With multiple nations in states of near-collapse–Haiti, for instance, has been virtually taken over by gangs in the wake of political assassinations–and the hope for lenient policy out of the Dems, immigration numbers have been at staggering highs. Despite the presence of Biden in the White House, those seeking entry have not been treated much differently than during the Trump era, when liberals decried children in cages (that are still in use). Arrests and detainments at the border are higher than ever, Trumpian policies for limited immigration are still in place, and cities across the border are on high alert as the number of refugees swell. Immigrants, waiting for the chance to cross into America through Customs, are forced to live in shelters at best, or outdoors on the street as they wait their turn. There, they are at risk of predation from cartels and gangs, kidnapped, trafficked, and subject to the heat and cold of the Chihuahua Desert.*

With more intense heat, rainfall, and droughts all but guaranteed in the near future due to climate change, the number of immigrants attempting to escape their conditions and being stopped at the US border will only increase. No matter your personal politics, it's the unfortunate truth of the United States that most of its citizens feel some kind of threat from immigration already, and that will quickly change from concern to outright fear and misplaced anger as these numbers rise.

*I don't say any of this to knock on Haiti, or Mexico, or Venezuela. I am not trying to buy into simple stereotypes of any nation. These are complex places with complex problems and the United States is not free from its own, nor is it remotely guiltless in the creation of many of the problems facing other nations.

Eco-Nationalism and the Denial of Humanity

There is already a term for where we're headed with regards to our national and governmental sentiment for immigration: eco-fascism. But in order to delineate between the absolute depredation of the far right versus the cloying, sometimes-better-than-evil opportunism of centrists like Biden, I would propose we call what's coming under democratic leadership "eco-nationalism." Under this banner, dems and lesser-evil republicans alike will call for limits to immigration, asylum, and stricter border enforcement in the name of national integrity. They'll say that due to climate change–which we helped cause–we must build walls, erect barriers, incarcerate, cage, and expel people seeking shelter from a very real storm.

Policies like Title 42–and likely others worse to come–will kill people. They kill people now and they will kill more as conditions around the world worsen. One of the unsung illnesses of the climate change era will be particularly acute for people awaiting entry to the United States at the southern border, as extreme heat withers the kidneys of refugees and laborers exposed to the elements. Kidney disease is extremely burdensome, as it often goes unnoticed until in its final stages, at which point the person could potentially survive, but only with a kidney transplant or dialysis.

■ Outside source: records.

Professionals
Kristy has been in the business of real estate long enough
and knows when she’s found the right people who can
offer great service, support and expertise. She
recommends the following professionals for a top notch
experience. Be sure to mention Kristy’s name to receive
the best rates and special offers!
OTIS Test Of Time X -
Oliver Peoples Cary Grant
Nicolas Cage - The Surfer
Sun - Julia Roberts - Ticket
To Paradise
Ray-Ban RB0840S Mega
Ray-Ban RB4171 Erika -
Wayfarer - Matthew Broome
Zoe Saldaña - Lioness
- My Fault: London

As the nation's collective belt cinches, these services will be harder and harder for people who do make it into the country to come by, if indeed they are able to stay at all.

What this boils down to is that whether our borders are draped in American flags or rainbow ones, there will still be people with guns atop the walls. The violence a border inflicts outstrips whatever supposed protection it provides a nation. America has helped to engineer a world that is turning to tinder while we keep making sparks, and our government's answer to this problem is not to stop what we're doing, it's to do it harder.

If it hasn't become clear to you by now, what is done to the least of us will be done to everyone, eventually. The Imperial Boomerang doesn't just apply to colonizing techniques. We've seen time and again that norms, once broken, do not heal, and that this country is at once marching toward a kind of planned obsolescence of critical infrastructure as well as a police state. A heavily-fortified and militarized southern border will soon become all borders, and the jurisdiction of the CBP and ICE will be extended or made irrelevant. With each mounting threat, the government will have to infringe upon us–or outright persecute us–in order to maintain control. That's coming. The hard things go last.